UCMP,  in partnership with the Museum of the Earth, the University of Kansas Natural History Museum, and the Yale Peabody Museum of Natural History, has received a National Leadership Grant from the Institute of Museum and Library Sciences: The Tree Room: Teaching and learning about evolutionary relationships

This three-year project will result in a freely accessible online resource for science educators and ISI professionals – The Tree Room. Building on scientific expertise, the learning research, and current project partner efforts, this resource will clarify what evolutionary trees are, how to read and interpret them, how they are built, how they inform research, and their applications relevant to society.  The project will clarify common misconceptions about trees, identify best practices for using trees in exhibits, and provide lessons and tools for teaching about trees.

The Tree Room will become part of the already highly successful Understanding Evolution website and will target K-16 teachers and ISI professionals but will ultimately serve students and the broader public by helping members of the target audience communicate more effectively about evolutionary trees as important scientific tools.

This project will have national impact on three levels by:

  • Increasing the number of K-16 teachers and informal science educators who are prepared to teach about trees and able to clarify student and visitor misconceptions.
  • Increasing the capacity of museums to develop effective exhibit and program components that integrate evolutionary trees by providing access to learning research and best practices gained through case study analysis.
  • Increasing public understanding of evolutionary trees.

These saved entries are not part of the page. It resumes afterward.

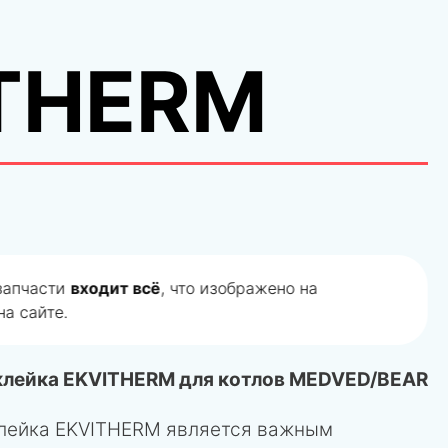
THERM
 запчасти
входит всё
, что изображено на
а сайте.
лейка EKVITHERM для котлов MEDVED/BEAR
лейка EKVITHERM является важным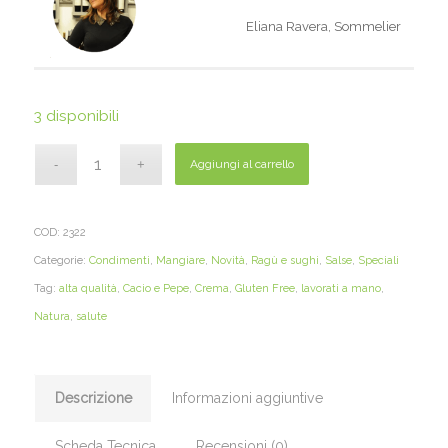
Eliana Ravera, Sommelier
3 disponibili
Aggiungi al carrello
COD:
2322
Categorie:
Condimenti
,
Mangiare
,
Novità
,
Ragù e sughi
,
Salse
,
Speciali
Tag:
alta qualità
,
Cacio e Pepe
,
Crema
,
Gluten Free
,
lavorati a mano
,
Natura
,
salute
Descrizione
Informazioni aggiuntive
Scheda Tecnica
Recensioni (0)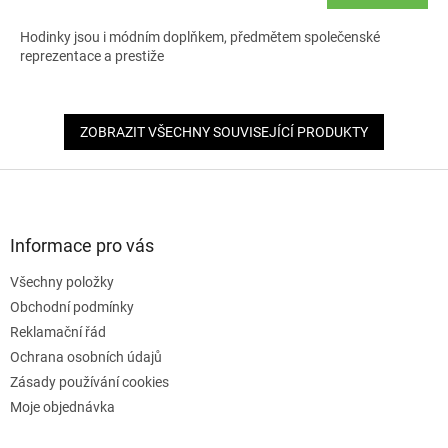
Hodinky jsou i módním doplňkem, předmětem společenské
reprezentace a prestiže
ZOBRAZIT VŠECHNY SOUVISEJÍCÍ PRODUKTY
Z
á
p
a
Informace pro vás
t
Všechny položky
í
Obchodní podmínky
Reklamační řád
Ochrana osobních údajů
Zásady používání cookies
Moje objednávka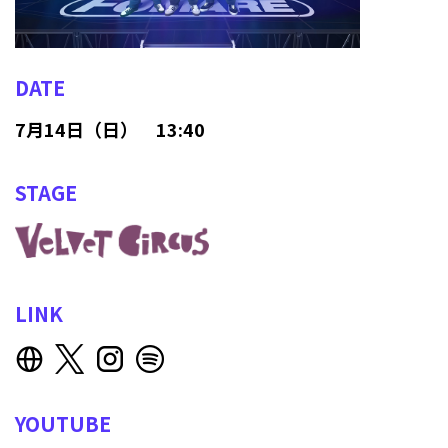
DATE
7月14日（日） 13:40
STAGE
LINK
YOUTUBE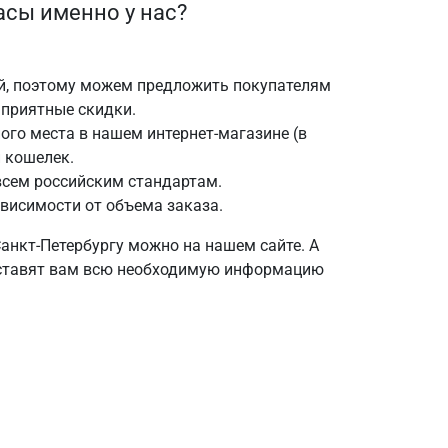
асы именно у нас?
й, поэтому можем предложить покупателям
 приятные скидки.
ого места в нашем интернет-магазине (в
и кошелек.
сем российским стандартам.
висимости от объема заказа.
анкт-Петербургу можно на нашем сайте. А
оставят вам всю необходимую информацию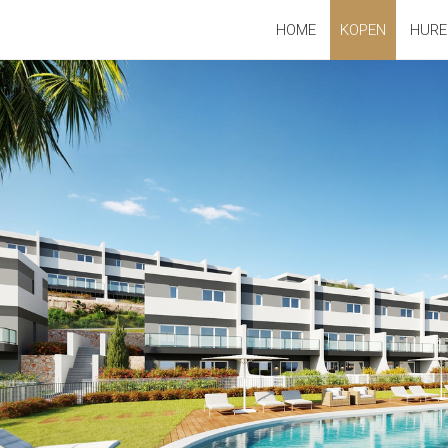
HOME
KOPEN
HURE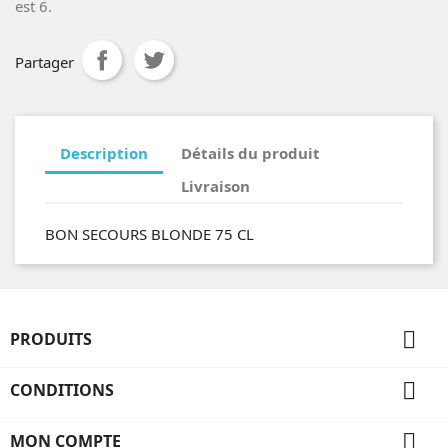
est 6.
Partager
Description
Détails du produit
Livraison
BON SECOURS BLONDE 75 CL

PRODUITS

CONDITIONS

MON COMPTE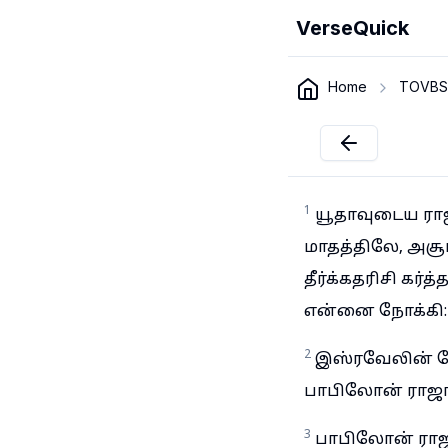
VerseQuick
Home
TOVBS
1
யூதாவுடைய ராஜ
மாதத்திலே, அச
தீர்க்கதரிசி கர
என்னை நோக்கி:
2
இஸ்ரவேலின் த
பாபிலோன் ராஜாவ
3
பாபிலோன் ராஜா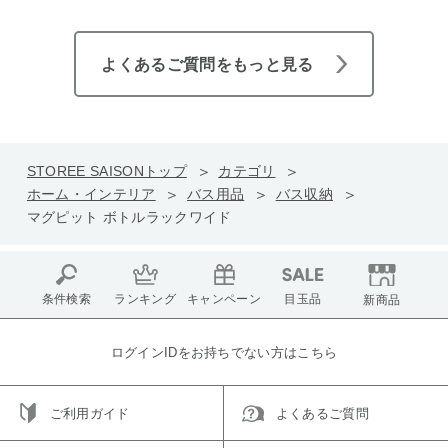
よくあるご質問をもっと見る
STOREE SAISONトップ
カテゴリ
ホーム・インテリア
バス用品
バス収納
マグピット ボトルラックワイド
条件検索
ランキング
キャンペーン
目玉品
新商品
ログインIDをお持ちでない方はこちら
ご利用ガイド
よくあるご質問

Measurable outcomes of the project will include:

  • Improvements in teachers’ understanding of evolutionary trees.
  • Increases in teachers’ confidence in working with trees and associated scientific data, and improved skills in synthesizing and transforming that knowledge for the classroom.
  • Improvements in teachers’ skill and capacity for communicating concepts associated with biological trees in the framework of local, state and national science education standards.
  • Increases in teachers’ ability to explain tree depictions in the popular press or in textbooks that may otherwise result in student misconceptions.
  • Increases in ISI professionals’ use of trees in new exhibit designs.
  • Improved use of trees in ISI exhibits in ways that better reflect the results of the learning research and best practices as established through case studies of tree visualizations in other institutions.
  • Increases in ISI professionals’ confidence in using tree visualizations in museum interpretive activities and in discussing existing tree diagrams with visitors.

Teachers better prepared to incorporate trees into instruction and ISI professionals with a deeper understanding of the role of trees in exhibits will lead to a more scientifically literate public—one that appreciates the central role that evolutionary relationships play in a modern understanding of biology.